Ouvir a voz do coração não é fácil, como mencionado na primeira parte deste artigo, que segue o livro de Susanna Tamaro, Vá aonde seu coração mandar.

A voz do coração é ouvida no silêncio

Por quê? Porque é o que temos de mais profundo, de mais nosso, lá nas entranhas do nosso eu. É onde se encontra a memória da nossa vida vivida. É onde nos encontramo conosco e com todos os outros que fizeram e fazem parte da nossa vida. È onde nos encontramos a sós conosco mesmo e, se O deixarmos entrar, a sós com Deus.

Quando não queremos olhar dentro de nós mesmos, encontrar saídas é a coisa mais fácil do mundo. Sempre há uma culpa externa, é preciso ter muita coragem para aceitar que a culpa – ou melhor, a responsabilidade – é nossa e somente nossa (…) O único mestre existente, o único verdadeiro mestre de confiança, é a nossa consciência. Para encontrá-la, precisamos ficar em silêncio – sozinhos e em silêncio – precisamos estar nus na terra nua.

Seguir os sentimentos sem pensar, sem a mediação da razão, pode nos levar por caminhos sem rumo certo. Seguir apenas a razão, poderá nos levar, talvez, por caminhos certos, mas como se fossem geleiras ou desertos. Seguir apenas o coração, pode fazer de nós um vulcão ou um rio tempestuoso, que poderia queimar ou afogar mesmo sem querer.

Para acertar precisamos saber ouvir todas as vozes.

Saber ouvir o coração

O coração, assim como a razão, tem uma visão abrangente, uma perspectiva de totalidade. Qual é a diferença entre a razão e o coração? A proximidade do pessoal, da relação, do ser junto. O coração não pensa em abstrato. Sempre está próximo do outro.

Quando penso sobre o que é mais conveniente realizar, minha razão e meu coração não se restringem ao momento presente, àquilo que sinto e que toma conta de mim aqui e agora, mas, ao contrário, são capazes de olhar para o passado e para o futuro, avaliando não apenas as consequências do meu ato, mas integrando aquilo que estou sentindo em uma esfera muito maior e mais ampla: aquilo que já fui, aquilo que ainda sou, aquilo que quero ser; as relações que fui construindo ao longo da minha vida, as pessoas que dependem de mim, as pessoas de quem eu dependo, e suas expectativas, e suas necessidades e, mais ainda, os sentimentos que provocarei nelas com minhas ações.
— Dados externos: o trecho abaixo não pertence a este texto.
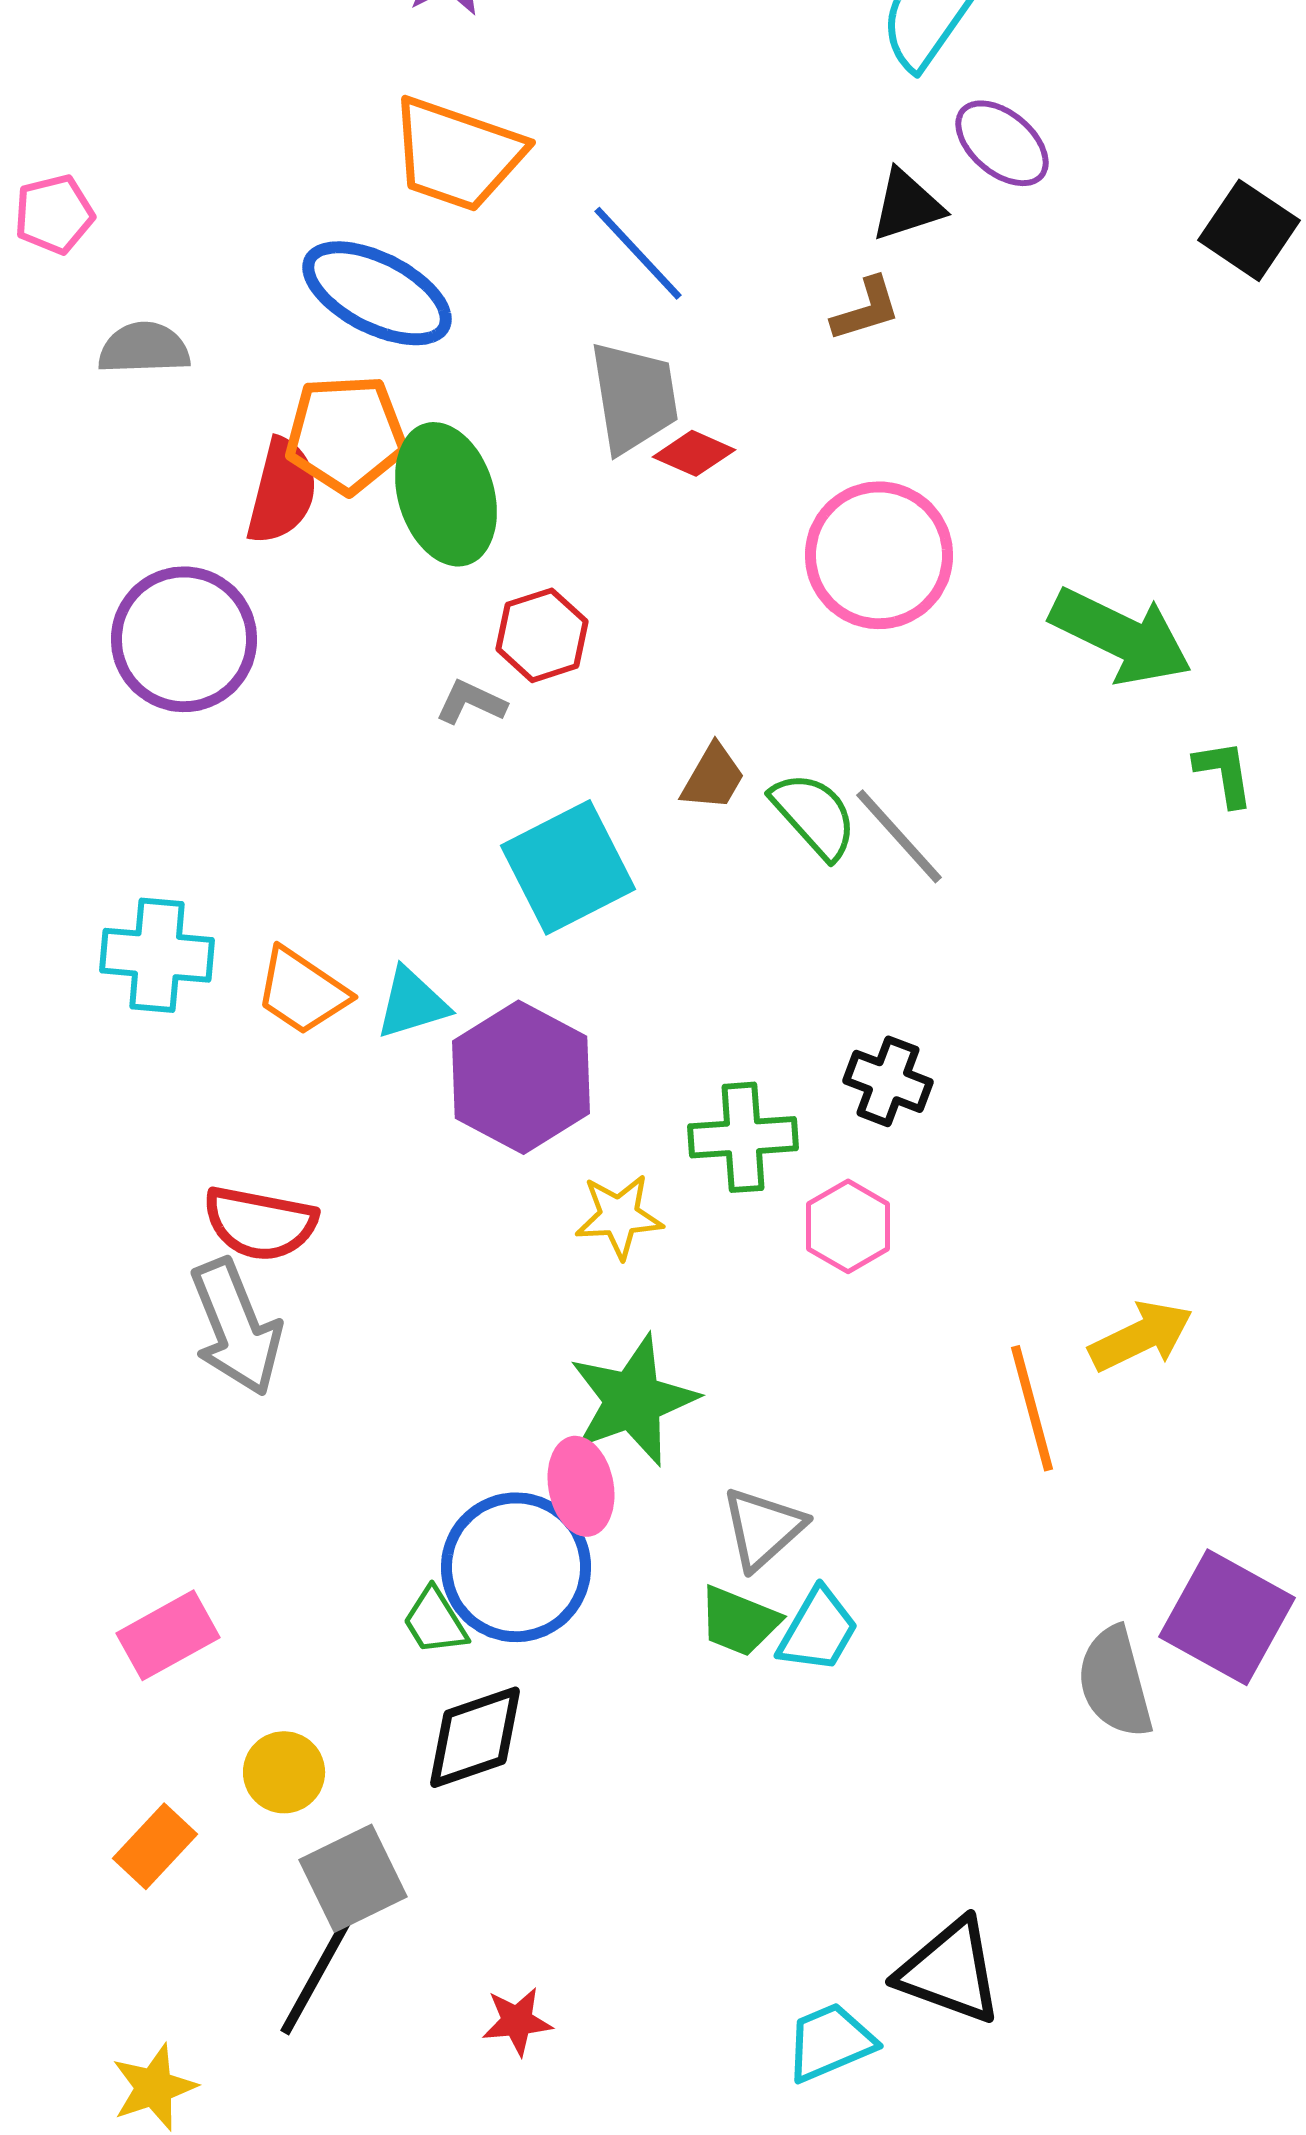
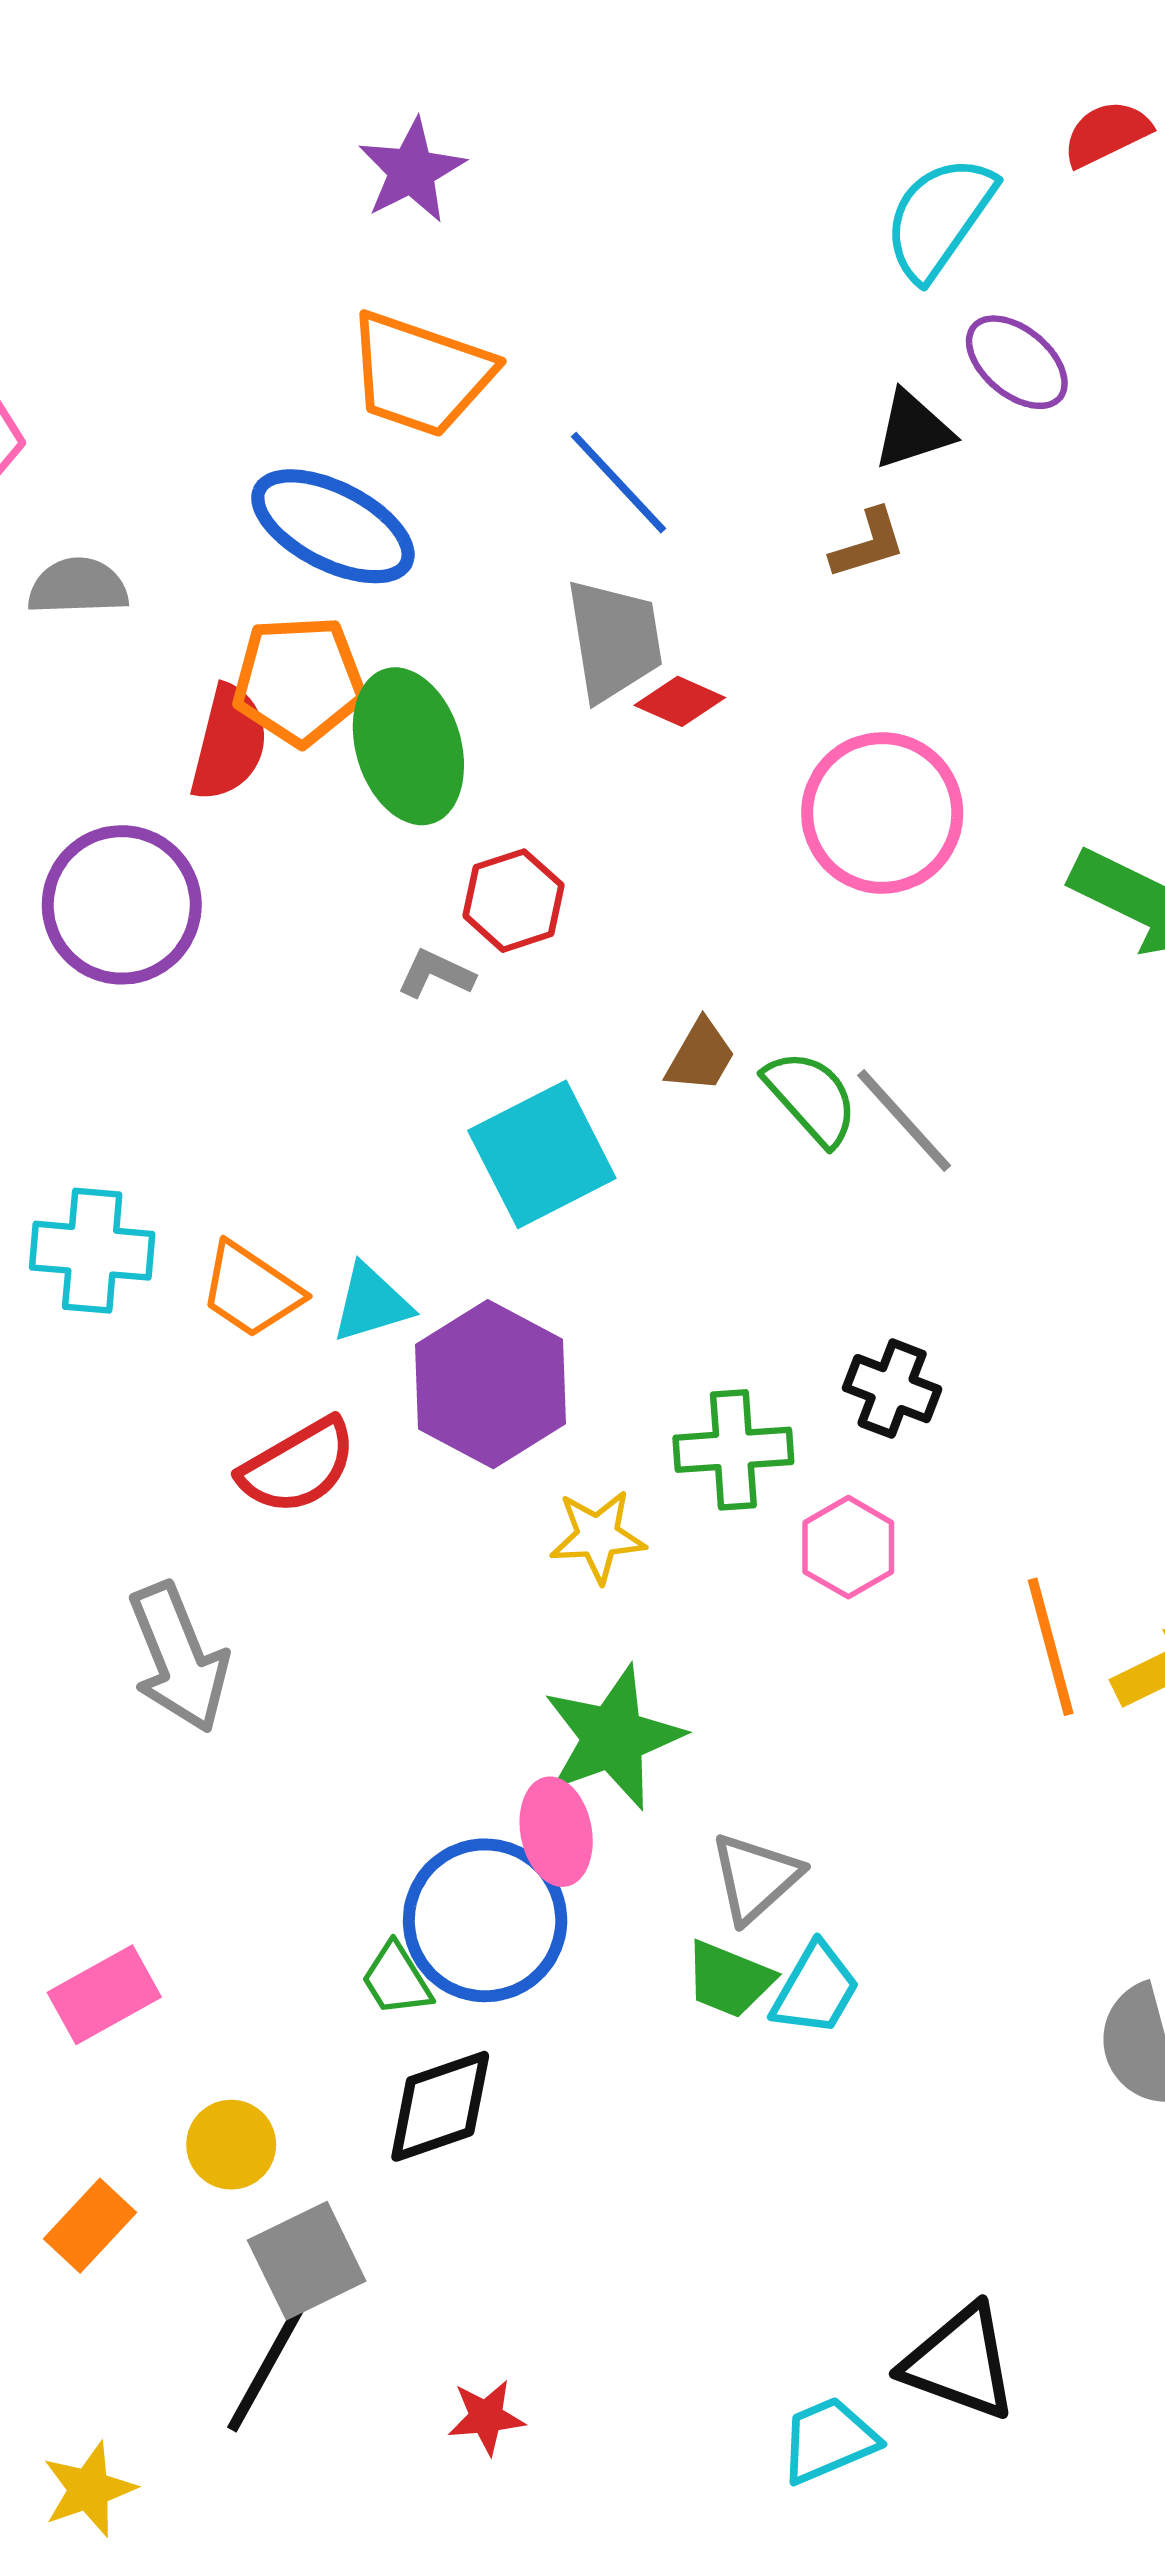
red semicircle: (260, 1223) -> (298, 1466), moved, turned -41
orange line: (1032, 1408) -> (1051, 1647), moved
Não somos apenas sentimentais, nem apenas racionais. Somos seres inteligentes e afetivos e temos, a partir do momento em que estivermos dispostos a pensar sobre os nossos atos e decisões, a capacidade de integrar tanto o sentimento quanto a razão e o coração.

Às vezes me pergunto por que as verdades elementares são as mais difíceis de entender. Se eu tivesse compreendido, então, que a primeira qualidade do amor é a força, provavelmente os fatos se teriam dado de forma diferente. Para ser forte, contudo, a pessoa precisa antes de mais nada amar a si mesma; para amar a si mesma, precisa conhecer-se em profundidade, saber tudo de si, até as coisas mais ocultas, as mais difíceis de se aceitarem. Mas como levar adiante um processo desses enquanto a vida nos atropela com o seu alarido?.
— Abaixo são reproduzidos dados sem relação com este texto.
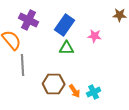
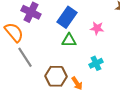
gray line: (23, 65) -> (25, 57), turned -30
cyan cross: (94, 92) -> (96, 63), moved

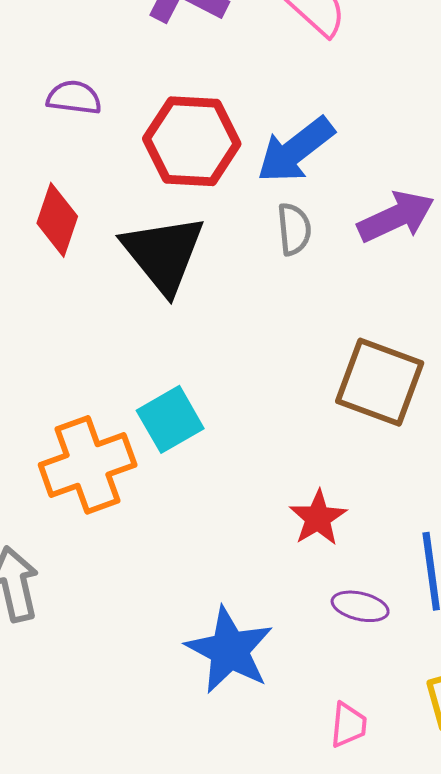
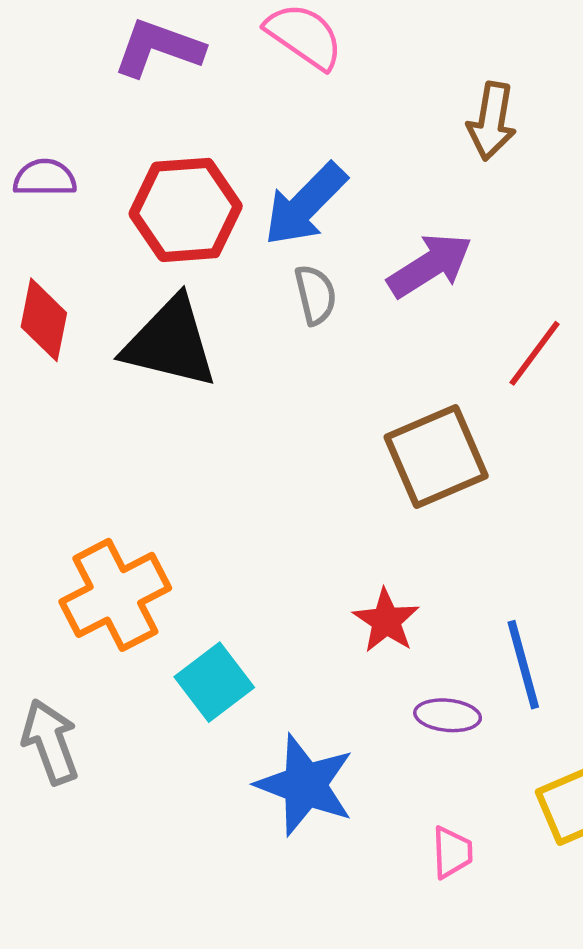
black triangle: (163, 254) -> (170, 343), turned -30
brown square: (380, 382) -> (436, 457), turned -36
cyan square: (170, 419) -> (214, 682), moved

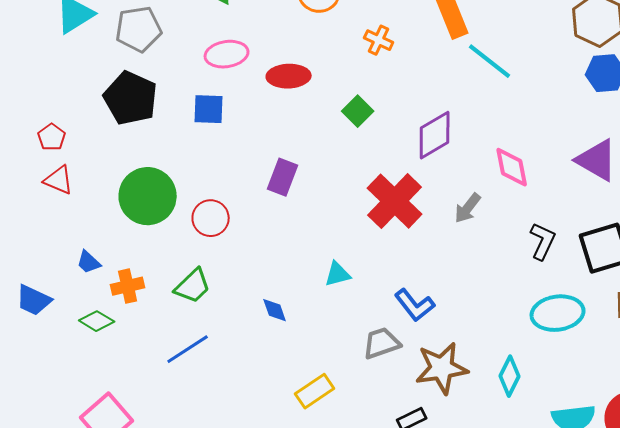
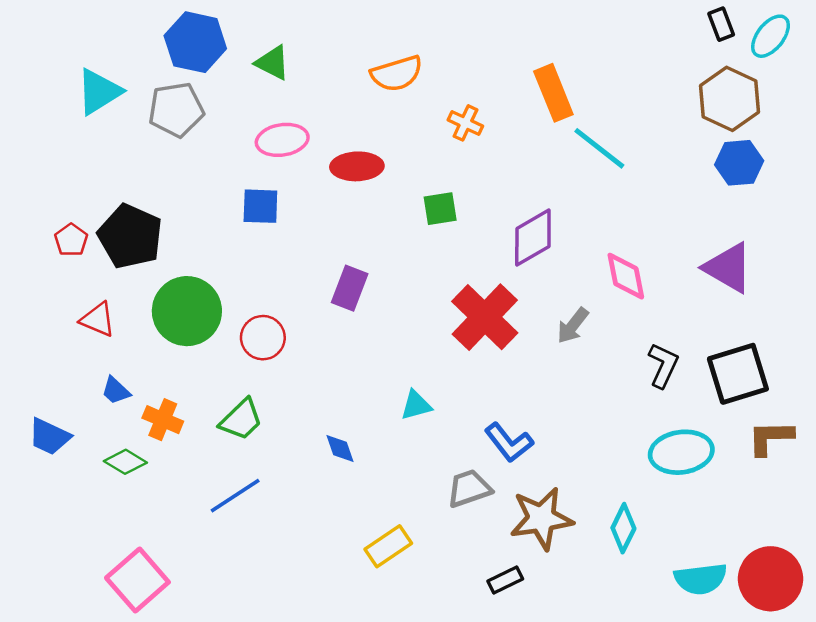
black pentagon: (131, 98) -> (130, 236), moved
green square: (358, 111) -> (440, 209), turned 36
red triangle: (59, 180) -> (98, 320), moved
orange cross: (128, 286) -> (163, 420), turned 36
Não é mesmo fácil ouvir o coração. A vida moderna, o mundo técnico e digital em que vivemos, engole-nos de tal forma, grita-nos tão fortemente que, de fato, torna-se difícil encontrar o tempo e o lugar adequados para ficar em silêncio e ouvir suas batidas, seu ritmo, sua voz. Mas é disso que se trata: se quisermos ser mesmo humanos, precisamos de silêncio. A compreensão exige o silêncio, como disse Susanna Tamaro.

E então, quando se abrirem vários caminhos e você não souber qual escolher, não tome um qualquer, tenha paciência e espere. Respire com a confiante profundidade com que respirou no dia em que veio ao mundo, não deixe que coisa alguma a distraia, espere e continue esperando. Fique parada, em silêncio, e ouça seu coração. Quando enfim ele falar, levante-se e vá aonde ele a quiser levar.